WolfieWolfgang (Colin Bell) said...

Barely Art by Wolfgang Glinka


She had only just started to paint when the park ranger turned up in his mud spattered truck.

"So what are you painting?" he asked in that way where his eyes were asking a different question.

"I paint bears," she said impressively.

For a small woman, she sure had guts, he thought.

"You should be careful ma'am! They are mean creatures and they can run like a horse."

"Oh I don't paint them here!" she laughed whilst taking a quick look around her.

He noticed her flash of fear with pleasure.

"I am doing the landscape then I reference photographs that I take at the zoo."

She noticed his flash of pleasure at her fear.

"That's cool," he said. "You don't want to be messing with grizzlies."

It was worth milking, he was not the man to miss an opportunity.

"I grew up with them" she said, rolling up her sleeves and revealing biceps of unfeminine proportions.

"My parents run the zoo."

"Right, he said, unsure of the contradictions here.



"I never see anyone out here," she said. "I've been coming here all year."

"No one really ventures this far," he answered, adding a sinister note as a garnish to his plan.

"No bears and no humans! We should be safe then!"

She was mocking him, he knew that.


"So where will you put the bear?" he asked, looking over her shoulder and getting so close that she could smell his park ranger sweat.

"Haven't decided yet" she said sizing him up out of the corner of her eye. "You never know where they are coming from after all."

"I see."

He felt a bit stupid but his eyes silently searched the undergrowth.

There was no need, he thought, bears never come out this far.


"I tell you what," she said without showing her irritation. "Would you stand in for the bear?"


It took some persuasion but she knew how do it.

Her hand at first resting on his arm, squeezed his forearm muscles whilst accidently brushing his face with her hair.

After that, he was her's.

"Just stand there..yes, in front of that clump of trees."
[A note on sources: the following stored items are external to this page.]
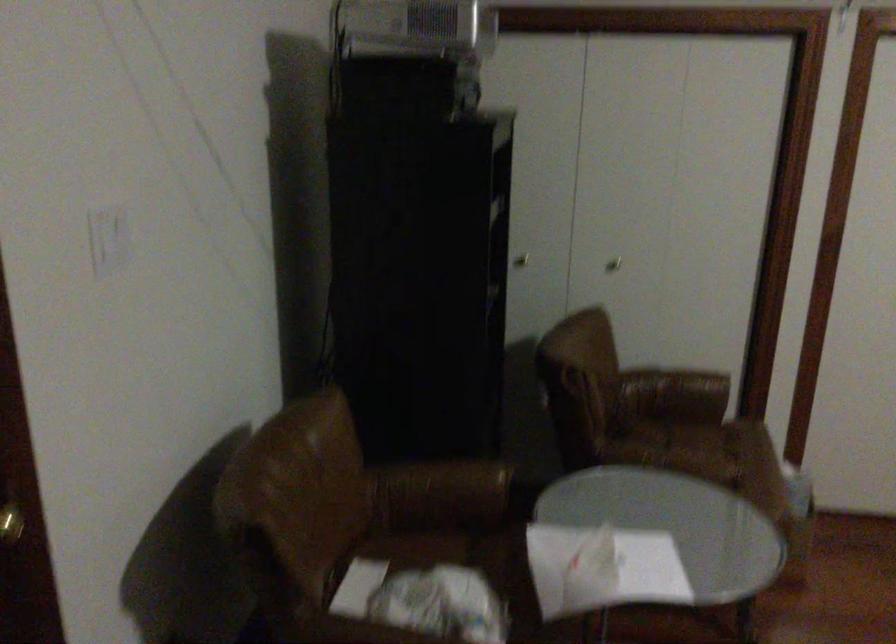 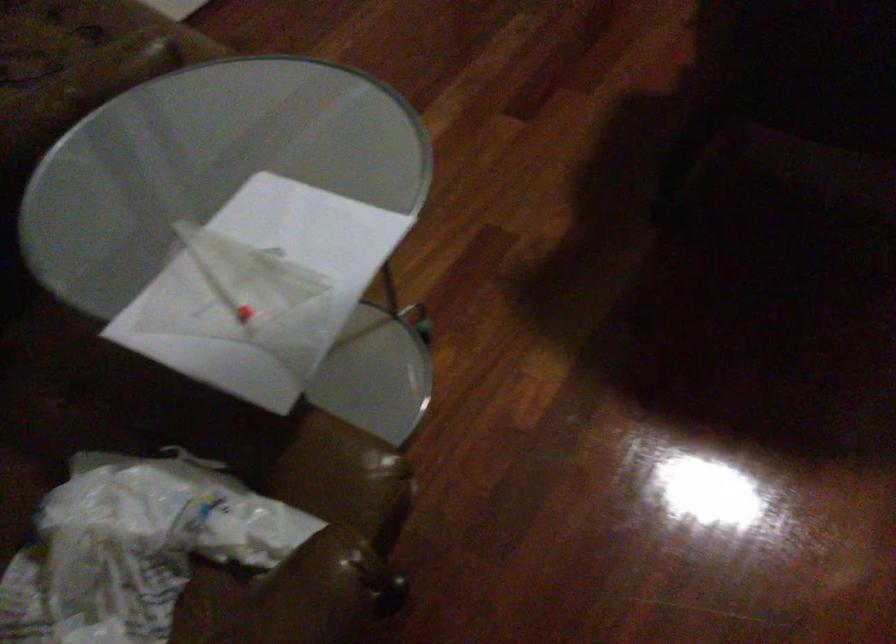 Based on the continuous images, in which direction is the camera rotating?

The camera's rotation is toward right-down. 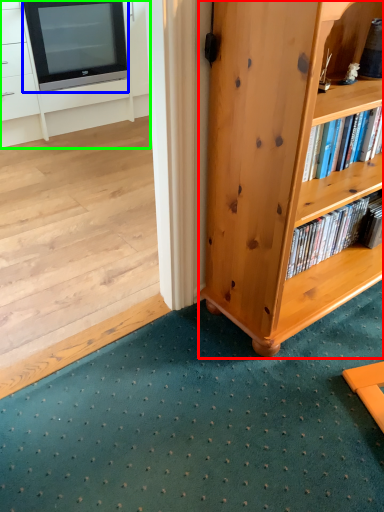 Question: Based on their relative distances, which object is nearer to bookcase (highlighted by a red box)? Choose from television (highlighted by a blue box) and cabinetry (highlighted by a green box).

Choices:
 (A) television
 (B) cabinetry

Answer: (B) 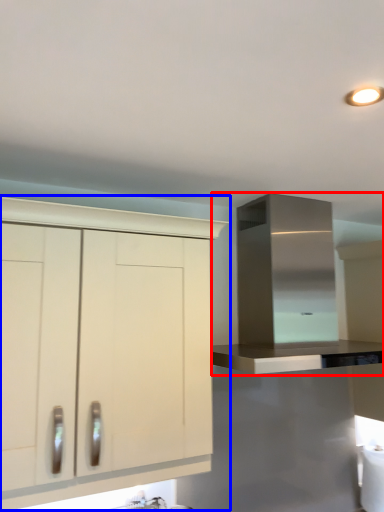 Question: Which of the following is the farthest to the observer, cabinetry (highlighted by a red box) or cabinetry (highlighted by a blue box)?

Choices:
 (A) cabinetry
 (B) cabinetry

Answer: (A) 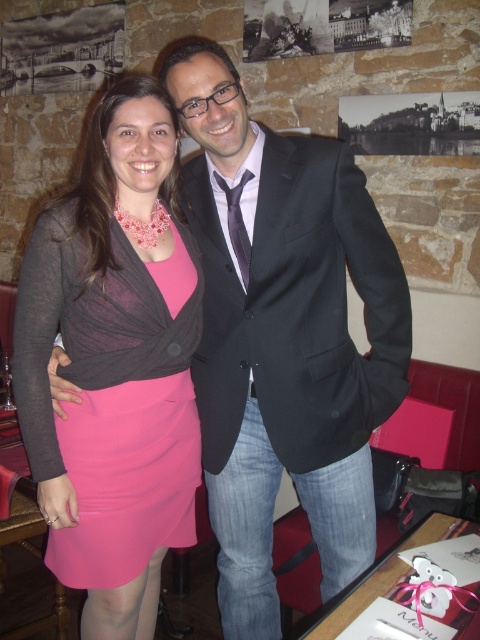 Who is higher up, pink satin dress at center or black smooth suit at center?

Positioned higher is black smooth suit at center.

Who is taller, pink satin dress at center or black smooth suit at center?

pink satin dress at center is taller.

Measure the distance between point (61,296) and camera.

The distance of point (61,296) from camera is 1.37 meters.

The height and width of the screenshot is (640, 480). In order to click on pink satin dress at center in this screenshot , I will do `click(113, 364)`. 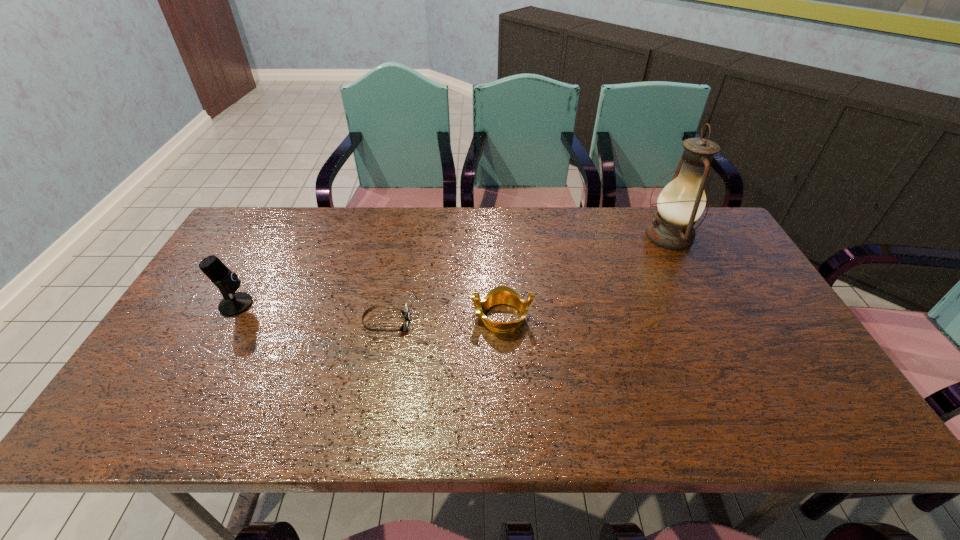 This screenshot has width=960, height=540. In order to click on vacant position at the left edge of the desktop in this screenshot , I will do `click(209, 322)`.

At what (x,y) coordinates should I click in order to perform the action: click on vacant space at the right edge of the desktop. Please return your answer as a coordinate pair (x, y). This screenshot has width=960, height=540. Looking at the image, I should click on (728, 254).

This screenshot has height=540, width=960. In the image, there is a desktop. Find the location of `vacant space at the far left corner`. vacant space at the far left corner is located at coordinates (241, 243).

Identify the location of free space at the far right corner of the desktop. The image size is (960, 540). (691, 252).

I want to click on vacant space that is in between the farthest object and the second tallest object, so click(452, 271).

Locate an element on the screen. The height and width of the screenshot is (540, 960). free spot between the farthest object and the second shortest object is located at coordinates (586, 276).

Where is `empty space between the leftmost object and the tallest object`? Image resolution: width=960 pixels, height=540 pixels. empty space between the leftmost object and the tallest object is located at coordinates (452, 271).

Where is `vacant point located between the third object from left to right and the tallest object`? This screenshot has width=960, height=540. vacant point located between the third object from left to right and the tallest object is located at coordinates (586, 276).

Identify the location of free spot between the tiara and the goggles. Image resolution: width=960 pixels, height=540 pixels. (444, 320).

This screenshot has width=960, height=540. I want to click on free point between the farthest object and the second object from left to right, so click(x=528, y=280). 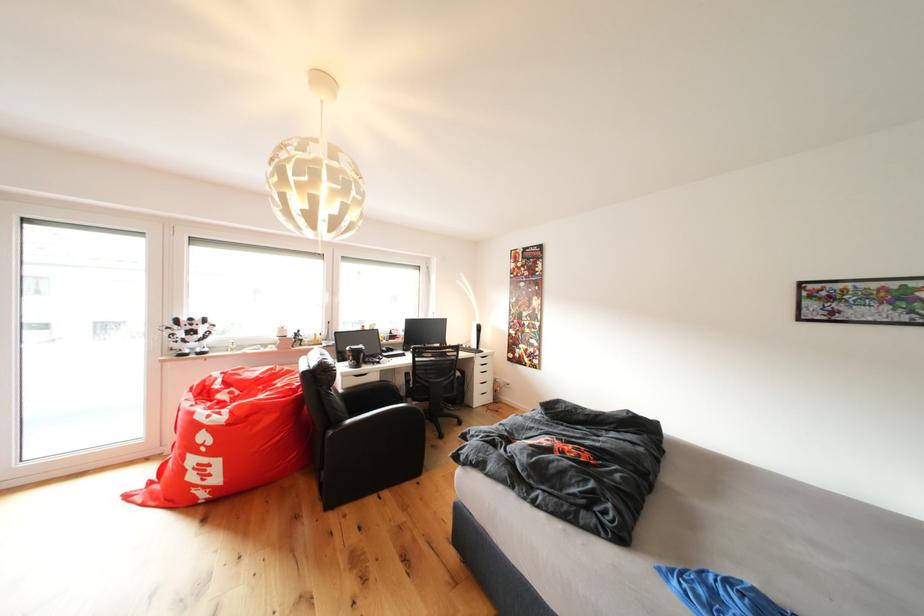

The ranger was now working for the painter.

"Yes there..No, over a bit further".

She had him striding backards and forwards in front of her whilst she sat at her easel adding the finishing strokes to her landscape.

When will he give up, she wondered.

It is not as if she is that attractive, he thought.

They both felt hot - it was a seeringly hot afternnoon.

It was the sort of heat that pretty well insured that the giint girisslies would have long been lost to their afternoon naps.


"Do you mind if I take off my jacket." he called.

"Go go ahead" she replied encouragingly.

Why should she mind? What could be so shocking about a man in shirtsleeves?

"Does he think I am so unable to get a sexual partner that I would get over-heated seeing him jacketless.

It was no great challenge to get him to take his shirt off , he had already decided that she was his, but it took a few more feminine wiles for the rest.

Soon there he was flushed, embarrassed and naked except for his rangers boots.

How did she do it?

Why did she do it?

Did she do it?

The world will never know.

The clothes, the painting, the easel and a small canvas chair were all that the bears did not eat.